Requested whether or not it was motivated extra by patent points than medical want, Merck mentioned it was constantly centered on bettering Keytruda and getting it to extra sufferers.
Merck mentioned it could search patents for improvements in how the drug is used, its formulation, the dimensions and schedule of doses and combos with different medication.
“These patent purposes, if granted, might present various levels of safety past 2028. Nonetheless, we’d proceed to level to late 2028 because the most probably timeframe for biosimilar entry into the market,” Merck mentioned in a press release.
DO PATIENTS PREFER SHOTS?
Getting medical doctors and hospitals to undertake the brand new formulation earlier than biosimilar competitors arrives might assist Merck defend extra of its Keytruda income for longer however isn’t sure, analysts mentioned. On common, they anticipate Keytruda revenues to high $30 billion in 2026 and $35 billion by 2028, in line with Refinitiv knowledge.
“Theoretically, within the US, they might transition all the market,” Mizuho analyst Mara Goldstein mentioned, “relying on how rapidly they’ll get it to market.”
Nonetheless, BMO Capital’s Evan Seigerman mentioned that personal insurers within the U.S. would possibly balk at paying for the dearer branded product and like a biosimilar infusion model.
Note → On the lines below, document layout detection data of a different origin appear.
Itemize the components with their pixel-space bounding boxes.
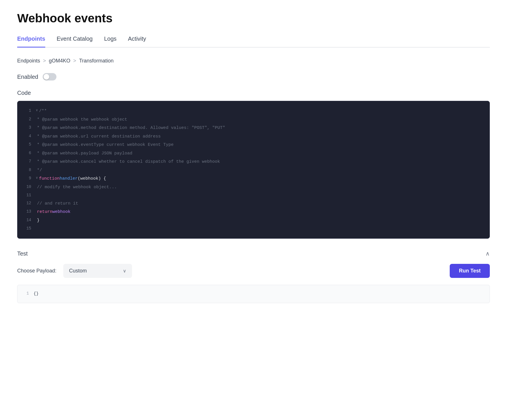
code-line-7: 7 * @param webhook.cancel whether to can… xyxy=(17,158,490,166)
code-editor[interactable]: 1∨ /** 2 * @param webhook the webhook ob… xyxy=(17,101,490,239)
code-line-15: 15 xyxy=(17,225,490,233)
code-line-10: 10 // modify the webhook object... xyxy=(17,183,490,192)
breadcrumb-sep-1: > xyxy=(43,58,46,64)
breadcrumb-sep-2: > xyxy=(73,58,76,64)
code-line-11: 11 xyxy=(17,191,490,199)
json-line-1: 1 {} xyxy=(17,290,490,298)
select-chevron-down-icon: ∨ xyxy=(123,268,126,274)
code-line-13: 13 return webhook xyxy=(17,208,490,216)
code-line-14: 14 } xyxy=(17,216,490,225)
tab-endpoints[interactable]: Endpoints xyxy=(17,36,45,48)
run-test-area: Run Test xyxy=(139,264,490,278)
test-title: Test xyxy=(17,250,28,257)
tab-event-catalog[interactable]: Event Catalog xyxy=(57,36,93,48)
payload-select[interactable]: Custom ∨ xyxy=(63,264,132,278)
breadcrumb: Endpoints > gOM4KO > Transformation xyxy=(17,58,490,64)
test-header: Test ∧ xyxy=(17,250,490,257)
code-label: Code xyxy=(17,90,490,96)
breadcrumb-endpoint-id[interactable]: gOM4KO xyxy=(49,58,70,64)
tab-activity[interactable]: Activity xyxy=(128,36,146,48)
payload-label: Choose Payload: xyxy=(17,268,56,274)
toggle-track xyxy=(43,73,56,81)
collapse-icon[interactable]: ∧ xyxy=(486,250,490,257)
code-line-9: 9∨ function handler(webhook) { xyxy=(17,174,490,183)
code-line-8: 8 */ xyxy=(17,166,490,175)
code-line-6: 6 * @param webhook.payload JSON payload xyxy=(17,149,490,158)
payload-row: Choose Payload: Custom ∨ Run Test xyxy=(17,264,490,278)
run-test-button[interactable]: Run Test xyxy=(450,264,490,278)
json-content: {} xyxy=(34,290,39,298)
enabled-label: Enabled xyxy=(17,74,38,80)
tabs-nav: Endpoints Event Catalog Logs Activity xyxy=(17,36,490,48)
test-section: Test ∧ Choose Payload: Custom ∨ Run Test… xyxy=(17,250,490,303)
payload-selected-value: Custom xyxy=(69,268,87,274)
code-line-2: 2 * @param webhook the webhook object xyxy=(17,115,490,124)
enabled-toggle[interactable] xyxy=(43,73,56,81)
tab-logs[interactable]: Logs xyxy=(104,36,116,48)
breadcrumb-transformation: Transformation xyxy=(79,58,113,64)
code-line-3: 3 * @param webhook.method destination me… xyxy=(17,124,490,132)
code-line-4: 4 * @param webhook.url current destinati… xyxy=(17,132,490,141)
code-line-5: 5 * @param webhook.eventType current web… xyxy=(17,141,490,149)
code-line-1: 1∨ /** xyxy=(17,107,490,115)
toggle-thumb xyxy=(44,74,49,80)
json-preview[interactable]: 1 {} xyxy=(17,285,490,303)
code-line-12: 12 // and return it xyxy=(17,199,490,208)
page-title: Webhook events xyxy=(17,11,490,25)
breadcrumb-endpoints[interactable]: Endpoints xyxy=(17,58,40,64)
enabled-row: Enabled xyxy=(17,73,490,81)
Nonetheless, he believes the brand new formulation might permit the corporate to carry onto as a lot as 20 % of its Keytruda income into the 2030s.
Two medical doctors interviewed by Reuters mentioned they weren’t satisfied that the brand new route of administration represents a major sufficient medical enchancment over IV infusions to justify the extra system-wide healthcare prices that is perhaps a product of Merck receiving a brand new patent.
“I do not suppose it will enhance the security or the effectiveness of the drug,” mentioned Dr. Shailender Bhatia, an oncologist on the Fred Hutchinson Most cancers Middle in Seattle.
Merck’s Barr mentioned the easier-to-use formulation of the drug might assist sufferers’ well being by protecting them on Keytruda and on schedule, and will maintain high-risk most cancers sufferers from spending lengthy instances in hospital settings the place they could possibly be uncovered to different ailments.
“From a high quality of life and affected person perspective, it is for positive going to be useful,” Barr mentioned.
That view is backed by medical research which have discovered that sufferers desire subcutaneous injections to intravenous administration which will be time-consuming and invasive.
How a lot hospitals and medical doctors embrace the tactic might mirror how they are going to be impacted by the change financially.
Hospitals are usually paid much less to manage an injection than an extended infusion. That could possibly be offset considerably if the drug’s value is greater, since suppliers obtain a proportion charge for physician-administered medication, in line with Lisa Mulloy, chief pharmacy officer for New York’s Northwell Well being hospital system.
Merck mentioned it will not speculate on the anticipated value of pipeline merchandise. The infusion’s listing value is about $185,000 per yr, although the drug might value much less with firm reductions.
Northwell’s Mulloy mentioned shifting sufferers to subcutaneous variations of medication additionally opens up spots in infusion facilities for added sufferers.